### Exercise aim
Emit a verbatim copy of the lines below from the line with "Chroniqueur Lifestyle" through the line with "cet élément", excluding pictures and everything outside that range.
Start of Listed records
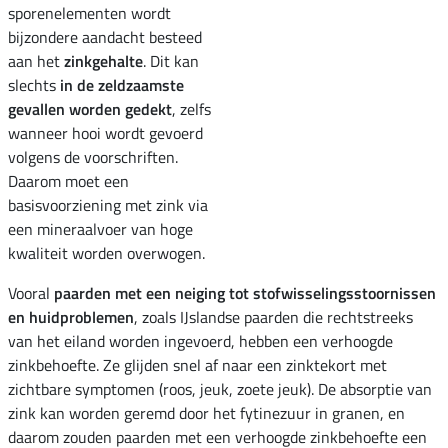
sporenelementen wordt
bijzondere aandacht besteed
aan het
zinkgehalte
. Dit kan
slechts
in de zeldzaamste
gevallen worden gedekt
, zelfs
wanneer hooi wordt gevoerd
volgens de voorschriften.
Daarom moet een
basisvoorziening met zink via
een mineraalvoer van hoge
kwaliteit worden overwogen.
Vooral
paarden met een neiging tot stofwisselingsstoornissen
en huidproblemen
, zoals IJslandse paarden die rechtstreeks
van het eiland worden ingevoerd, hebben een verhoogde
zinkbehoefte. Ze glijden snel af naar een zinktekort met
zichtbare symptomen (roos, jeuk, zoete jeuk). De absorptie van
zink kan worden geremd door het fytinezuur in granen, en
daarom zouden paarden met een verhoogde zinkbehoefte een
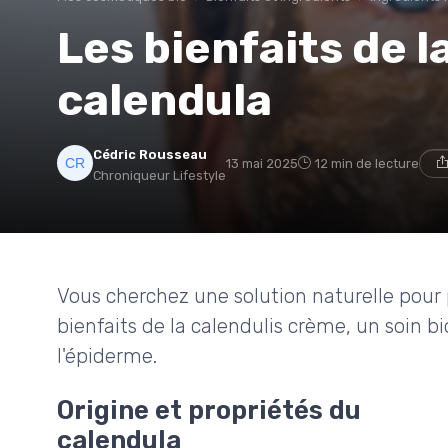
Les bienfaits de 
calendula
Cédric Rousseau
13 mai 2025
12 min de lecture
Chroniqueur Lifestyle
Vous cherchez une solution naturelle pour 
bienfaits de la calendulis crème, un soin b
l'épiderme.
Origine et propriétés du
calendula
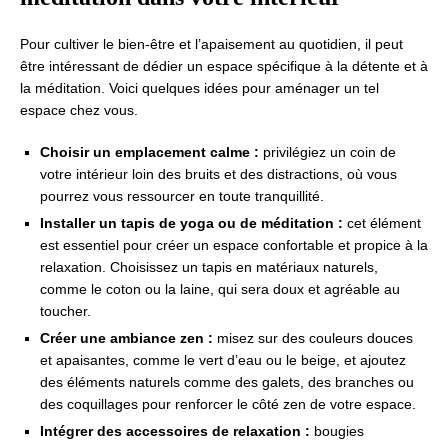
Pour cultiver le bien-être et l’apaisement au quotidien, il peut
être intéressant de dédier un espace spécifique à la détente et à
la méditation. Voici quelques idées pour aménager un tel
espace chez vous.
Choisir un emplacement calme :
privilégiez un coin de
votre intérieur loin des bruits et des distractions, où vous
pourrez vous ressourcer en toute tranquillité.
Installer un tapis de yoga ou de méditation :
cet élément
est essentiel pour créer un espace confortable et propice à la
relaxation. Choisissez un tapis en matériaux naturels,
comme le coton ou la laine, qui sera doux et agréable au
toucher.
Créer une ambiance zen :
misez sur des couleurs douces
et apaisantes, comme le vert d’eau ou le beige, et ajoutez
des éléments naturels comme des galets, des branches ou
des coquillages pour renforcer le côté zen de votre espace.
Intégrer des accessoires de relaxation :
bougies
End of Listed records
### Reply
Chroniqueur Lifestyle
Vous cherchez une solution naturelle pour 
bienfaits de la calendulis crème, un soin b
l'épiderme.
Origine et propriétés du
calendula
Pour cultiver le bien-être et l’apaisement au quotidien, il peut
être intéressant de dédier un espace spécifique à la détente et à
la méditation. Voici quelques idées pour aménager un tel
espace chez vous.
Choisir un emplacement calme :
privilégiez un coin de
votre intérieur loin des bruits et des distractions, où vous
pourrez vous ressourcer en toute tranquillité.
Installer un tapis de yoga ou de méditation :
cet élément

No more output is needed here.